Kedua, Paradigma strukturalis radikal yang dipengaruhi oleh pemikiran Old Marx, menekankan pada konflik struktural, bentuk-bentuk penguasaan dan pemerosotan harkat kemanusiaan yang terjadi karena ketimpangan hubungan struktural dalam realitas sosial. Sehingga penganut paradigma ini menginginkan terjadinya perubahan sosial secara radikal dari sudut pandang objektivisme.
Ketiga, paradigma interpretatif yang menganut sosiologi keteraturan dengan menekankan pada subjektivisme dalam analisis sosialnya. Kenyataan sosial, dalam pandangan paradigma yang sangat dipengaruhi Immanuel Kant ini muncul karena dibentuk oleh kesadaran dan tindakan seseorang (subjektivis). Sehingga perubahan sosial dilakukan dengan terlebih dahulu mencari sifat paling dasar dari kenyataan sosial menurut pandangan subjektif dan kesadaran seseorang yang terlibat dalam perubahan sosial.
Keempat, paradigma struktural fungsional atau fungsionalisme – juga berakar pada sosiologi keteraturan – yang berorientasi melahirkan pengetahuan yang dapat diterapkan (pragmatis) untuk memecahkan permasalahan-permasalahan praktis. Sebagaimana disampaikan Fakih, paradigma ini berkaitan erat dengan teori pembangunan seperti human capital theory dan modernisasi. Menurut para penganutnya, masyarakat merupakan suatu sistem yang terdiri atas bagian yang saling berkaitan dan melengkapi. Setiap bagian didalamnya berfungsi demi menjaga stabilitas dan perkembangan masyarakat. Relasi yang terjadi dari tiap bagian akan menyebabkan ketika satu bagian masyarakat berubah akan berpengaruh terhadap perubahan bagian lain untuk mencapai equilibrium. Oleh karenanya, konflik dalam paradigma fungsional harus dihindari karena dilihat sebagai tidak berfungsinya integrasi sosial dan equilibrium. Paradigma yang dilandasi objektivisme ini berupaya melakukan rekayasa sosial dengan menekankan pada harmoni, stabilitas, dan keteraturan.
Jalan Alternatif Perubahan Sosial:
Integralisme Menjawab Tantangan Dunia-Baru
Dari sejumlah paradigma yang dipaparkan sebelumnya, dapat disimpulkan bahwa perubahan sosial dipahami sebagai upaya memperbaiki relasi sosial yang ada di masyarakat – terlepas pilihan paradigma, teori, dan metode yang hendak digunakan.
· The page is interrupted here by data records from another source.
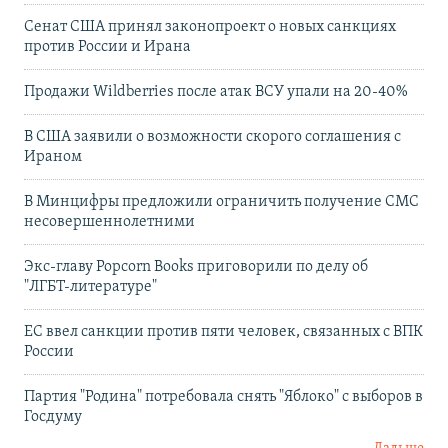
Сенат США принял законопроект о новых санкциях
против России и Ирана
Продажи Wildberries после атак ВСУ упали на 20-40%
В США заявили о возможности скорого соглашения с
Ираном
В Минцифры предложили ограничить получение СМС
несовершеннолетними
Экс-главу Popcorn Books приговорили по делу об
"ЛГБТ‑литературе"
ЕС ввел санкции против пяти человек, связанных с ВПК
России
Партия "Родина" потребовала снять "Яблоко" с выборов в
Госдуму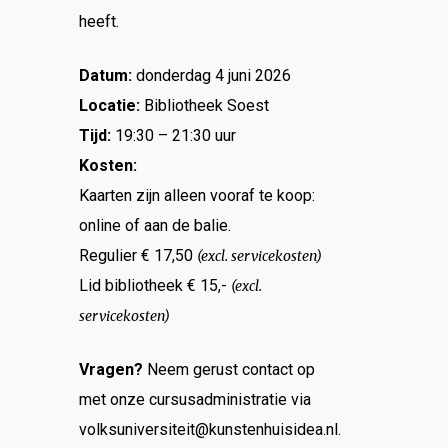
heeft.
Datum:
donderdag 4 juni 2026
Locatie:
Bibliotheek Soest
Tijd:
19:30 – 21:30 uur
Kosten:
Kaarten zijn alleen vooraf te koop:
online of aan de balie.
Regulier € 17,50
(excl. servicekosten)
Lid bibliotheek € 15,-
(excl.
servicekosten)
Vragen?
Neem gerust contact op
met onze cursusadministratie via
volksuniversiteit@kunstenhuisidea.nl.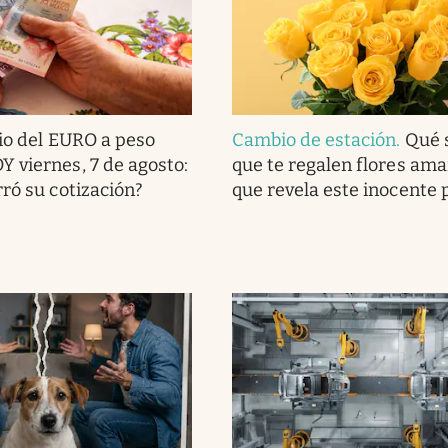
io del EURO a peso
Cambio de estación
.
Qué s
 viernes, 7 de agosto:
que te regalen flores amari
rró su cotización?
que revela este inocente 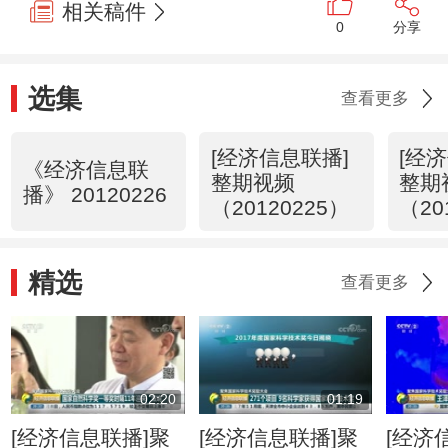
相关稿件
0
分享
选集
查看更多
[经济信息联播]
[经
《经济信息联
整期视频
整期
播》 20120226
（20120225）
（20
精选
查看更多
02:20
01:19
[经济信息联播]聚
[经济信息联播]聚
[经济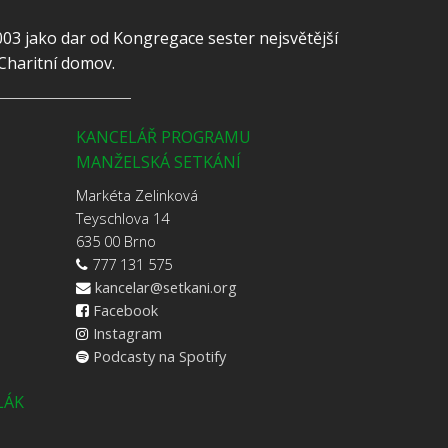
003 jako dar od Kongregace sester nejsvětější
 Charitní domov.
KANCELÁŘ PROGRAMU
MANŽELSKÁ SETKÁNÍ
Markéta Zelinková
Teyschlova 14
635 00 Brno
777 131 575
kancelar@setkani.org
Facebook
Instagram
Podcasty na Spotify
LÁK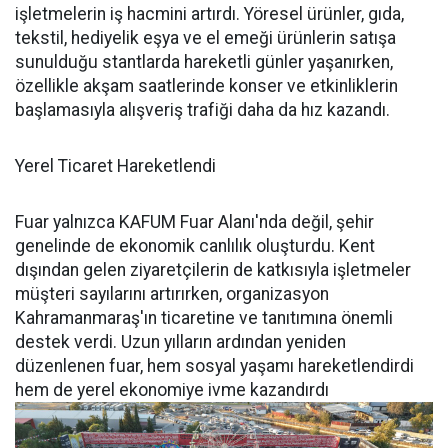
işletmelerin iş hacmini artırdı. Yöresel ürünler, gıda,
tekstil, hediyelik eşya ve el emeği ürünlerin satışa
sunulduğu stantlarda hareketli günler yaşanırken,
özellikle akşam saatlerinde konser ve etkinliklerin
başlamasıyla alışveriş trafiği daha da hız kazandı.
Yerel Ticaret Hareketlendi
Fuar yalnızca KAFUM Fuar Alanı'nda değil, şehir
genelinde de ekonomik canlılık oluşturdu. Kent
dışından gelen ziyaretçilerin de katkısıyla işletmeler
müşteri sayılarını artırırken, organizasyon
Kahramanmaraş'ın ticaretine ve tanıtımına önemli
destek verdi. Uzun yılların ardından yeniden
düzenlenen fuar, hem sosyal yaşamı hareketlendirdi
hem de yerel ekonomiye ivme kazandırdı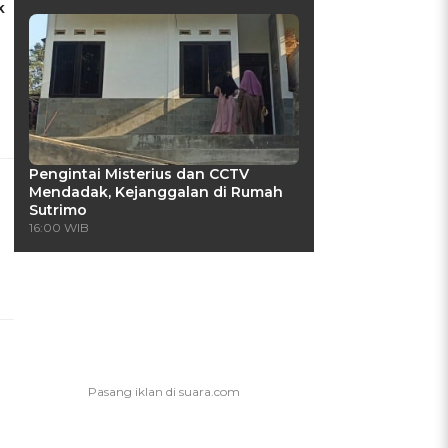
k
Pengintai Misterius dan CCTV
Mendadak, Kejanggalan di Rumah
Sutrimo
16:00 WIB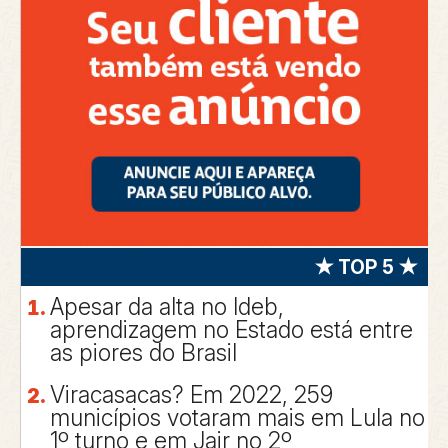
★ TOP 5 ★
Apesar da alta no Ideb,
aprendizagem no Estado está entre
as piores do Brasil
Viracasacas? Em 2022, 259
municípios votaram mais em Lula no
1º turno e em Jair no 2º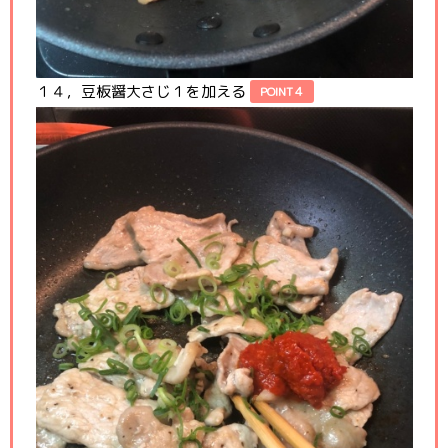
１４，豆板醤大さじ１を加える
POINT４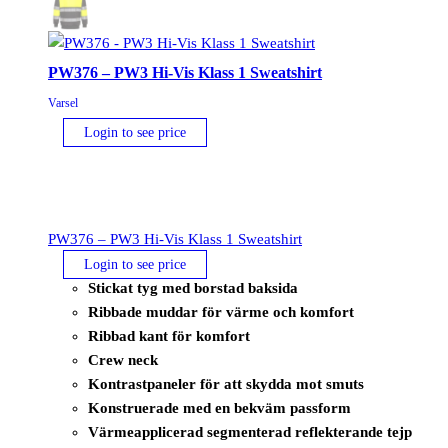
PW376 – PW3 Hi-Vis Klass 1 Sweatshirt
Varsel
Login to see price
PW376 – PW3 Hi-Vis Klass 1 Sweatshirt
Login to see price
Stickat tyg med borstad baksida
Ribbade muddar för värme och komfort
Ribbad kant för komfort
Crew neck
Kontrastpaneler för att skydda mot smuts
Konstruerade med en bekväm passform
Värmeapplicerad segmenterad reflekterande tejp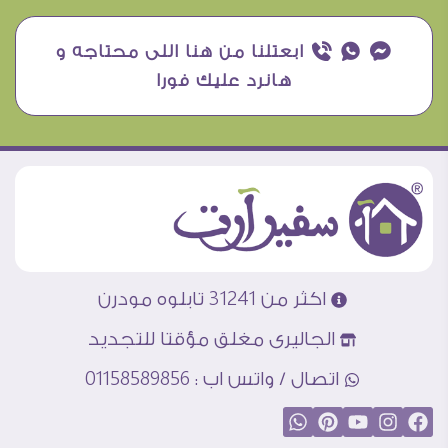
¥ ₧ ƒ ابعتلنا من هنا اللى محتاجه و
هانرد عليك فورا
اكثر من 31241 تابلوه مودرن
الجاليرى مغلق مؤقتا للتجديد
اتصال / واتس اب : 01158589856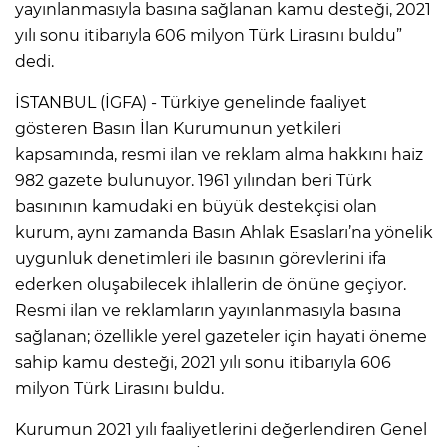
yayınlanmasıyla basına sağlanan kamu desteği, 2021
yılı sonu itibarıyla 606 milyon Türk Lirasını buldu”
dedi.
İSTANBUL (İGFA) - Türkiye genelinde faaliyet
gösteren Basın İlan Kurumunun yetkileri
kapsamında, resmi ilan ve reklam alma hakkını haiz
982 gazete bulunuyor. 1961 yılından beri Türk
basınının kamudaki en büyük destekçisi olan
kurum, aynı zamanda Basın Ahlak Esasları’na yönelik
uygunluk denetimleri ile basının görevlerini ifa
ederken oluşabilecek ihlallerin de önüne geçiyor.
Resmi ilan ve reklamların yayınlanmasıyla basına
sağlanan; özellikle yerel gazeteler için hayati öneme
sahip kamu desteği, 2021 yılı sonu itibarıyla 606
milyon Türk Lirasını buldu.
Kurumun 2021 yılı faaliyetlerini değerlendiren Genel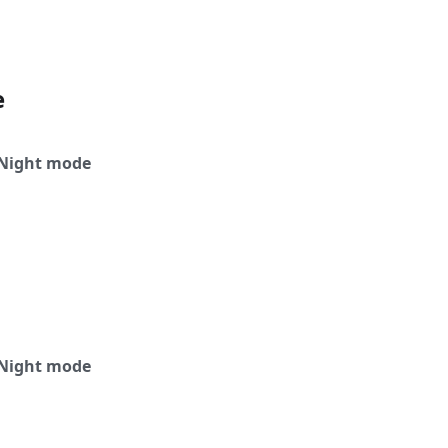
e
Night mode
Night mode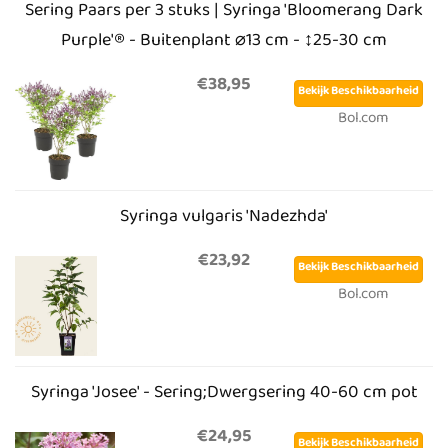
Sering Paars per 3 stuks | Syringa 'Bloomerang Dark
Purple'® - Buitenplant ⌀13 cm - ↕25-30 cm
€38,95
Bekijk Beschikbaarheid
Bol.com
Syringa vulgaris 'Nadezhda'
€23,92
Bekijk Beschikbaarheid
Bol.com
Syringa 'Josee' - Sering;Dwergsering 40-60 cm pot
€24,95
Bekijk Beschikbaarheid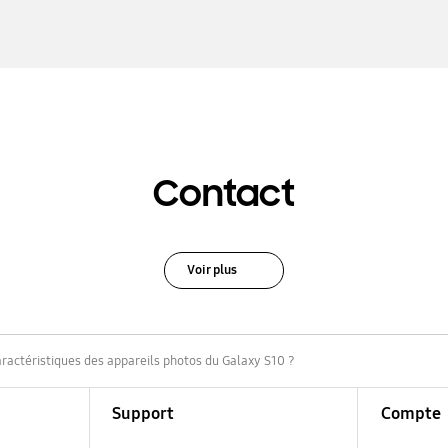
Contact
Voir plus
aractéristiques des appareils photos du Galaxy S10 ?
Support
Compte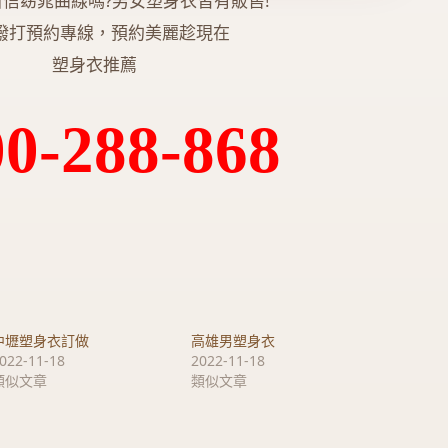
信窈窕曲線嗎?男女塑身衣皆有販售!
撥打預約專線，預約美麗趁現在
塑身衣推薦
00-288-868
中壢塑身衣訂做
高雄男塑身衣
022-11-18
2022-11-18
類似文章
類似文章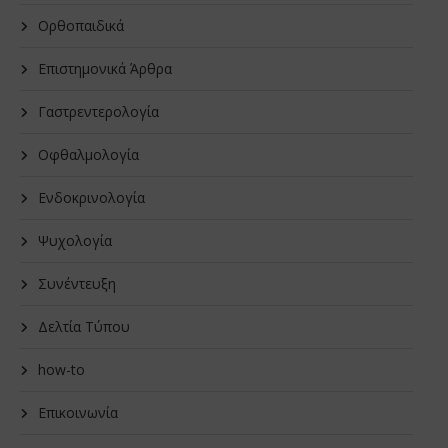
Oρθοπαιδικά
Επιστημονικά Άρθρα
Γαστρεντερολογία
Οφθαλμολογία
Ενδοκρινολογία
Ψυχολογία
Συνέντευξη
Δελτία Τύπου
how-to
Επικοινωνία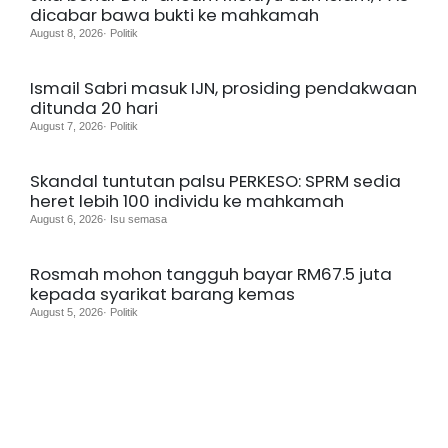
dicabar bawa bukti ke mahkamah
August 8, 2026· Politik
Ismail Sabri masuk IJN, prosiding pendakwaan
ditunda 20 hari
August 7, 2026· Politik
Skandal tuntutan palsu PERKESO: SPRM sedia
heret lebih 100 individu ke mahkamah
August 6, 2026· Isu semasa
Rosmah mohon tangguh bayar RM67.5 juta
kepada syarikat barang kemas
August 5, 2026· Politik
Perbaikan relasi sosial itu diharapkan akan melahirkan hubungan sosial baru yang berkeadilan – Fakih mengistilahkan ini sebagai transformasi sosial, yakni sebuah jalan alternatif perubahan sosial yang berporos pada masyarakat di tingkat tapak. Dalam Masyarakat Sipil Untuk Transformasi Sosial, Pergolakan Ideologi LSM di Indonesia, ia menyatakan bahwa transformasi sosial merupakan penciptaan hubungan ekonomi, politik, kultural dan lingkungan yang secara mendasar baru dan lebih baik (Fakih, 1996).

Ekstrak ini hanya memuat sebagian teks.